Diversity matters: The offshore industry needs to attract more female staff to plug the skills gaps
On the flipside of the industry, BP continues to explore for fresh oil and gas resources and begin production, with five major new finds exploited for the first time this year. But, just as for the nascent decommissioning sector, skills gaps are a problem, even for majors engaged in the sexier area of exploration and development of oil and gas resources, as a visit to the company's plush new training complex at its Sunbury-on-Thames HQ makes clear.
BP is working hard to prepare its staff for the demands of life in upstream oil and gas by investing more than $500 million in learning and development each year, which includes the newly built Upstream Learning Centre at Sunbury, intended to provide “flagship training” for employees around the world, using the latest technology, including lifesize oil and gas simulators, 3D visualisation of deeply buried geological layers, and HD video-conferencing suites for interaction with far-flung employees. Globally, BP has 20,000 upstream employees, of whom 12,000 are petrochemical professionals, scattered at many different sites and production facilities.
“What we are doing in resourcing is to try and understand where the key capability gaps are, and understand the critical need for key skills,” says Ann Perrins, vice-president of upstream human resources. “For example, diversity is incredibly important to us and we are always looking at it from that perspective. We need to build up talent.”
BP drills many deepwater wells. So the drilling simulator is useful for preparing upstream operatives for live drilling in the field. This includes how to deal with emergencies, explains Professor Phil Hassard, drilling simulator manager at BP's Global Wells Institute in Aberdeen. “We bring our teams in to face six of the most harrowing scenarios they might see in their careers – although we hope they never face them.” These teams include drillers from leading contractors such as Transocean and Maersk.

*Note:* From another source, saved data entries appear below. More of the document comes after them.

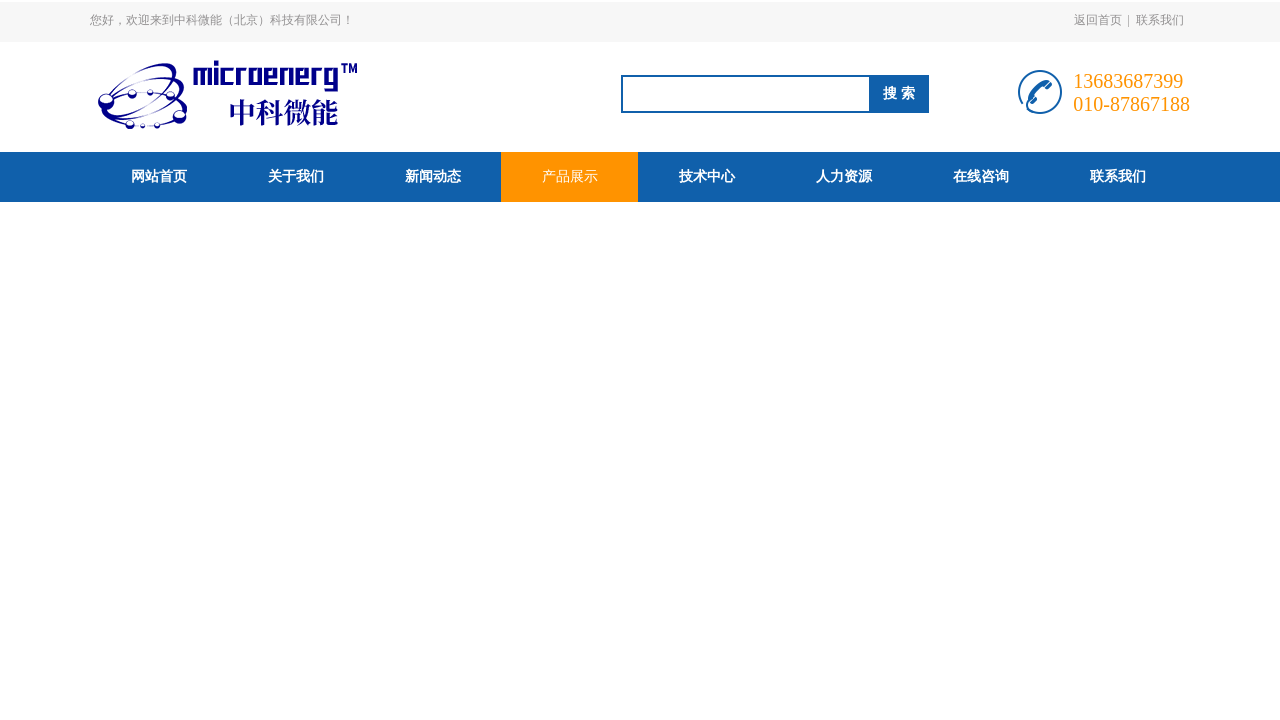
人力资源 (844, 176)
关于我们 (296, 176)
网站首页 (159, 176)
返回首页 (1098, 20)
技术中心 (707, 176)
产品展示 (570, 176)
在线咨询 (981, 176)
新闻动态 (433, 176)
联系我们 (1160, 20)
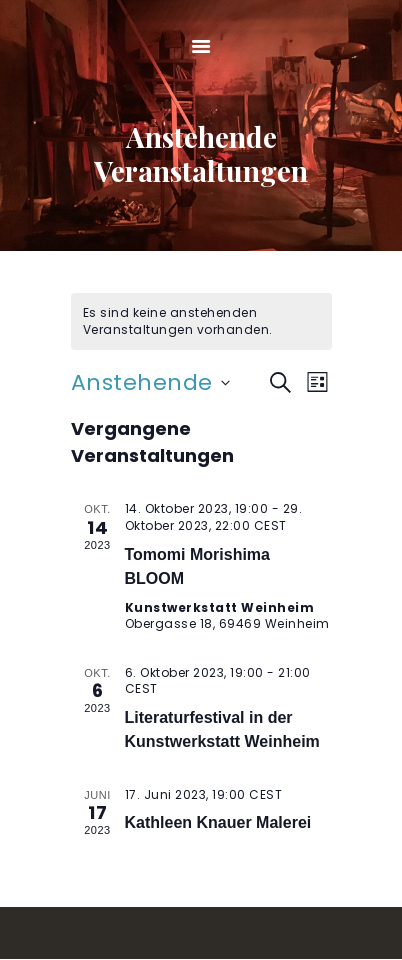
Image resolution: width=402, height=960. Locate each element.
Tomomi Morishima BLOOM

Operatives are recorded so they can see how they have dealt with whatever the simulator throws at them. “We can unleash Armageddon,” grins Hassard. These scenarios range from multiple failures of equipment to deterioration of conditions on the surface, down to nozzles coming off or bits getting stuck in the drill pipe. “In the worst-case scenario we may disconnect the blowout preventer and let it float away with the rig. It is an emergency disconnect – and very expensive.”
According to Perrins, the “whole industry is looking at how you can use technology to accelerate capability”. She adds: “Globally, there is a shortage of Stem students. We need to make sure we do our bit to develop them. This facility is one part of our philosophy of what we are going to do to build talent.
“Simulation has been used in aviation for a long time, and can now be used to simulate drilling for oil.”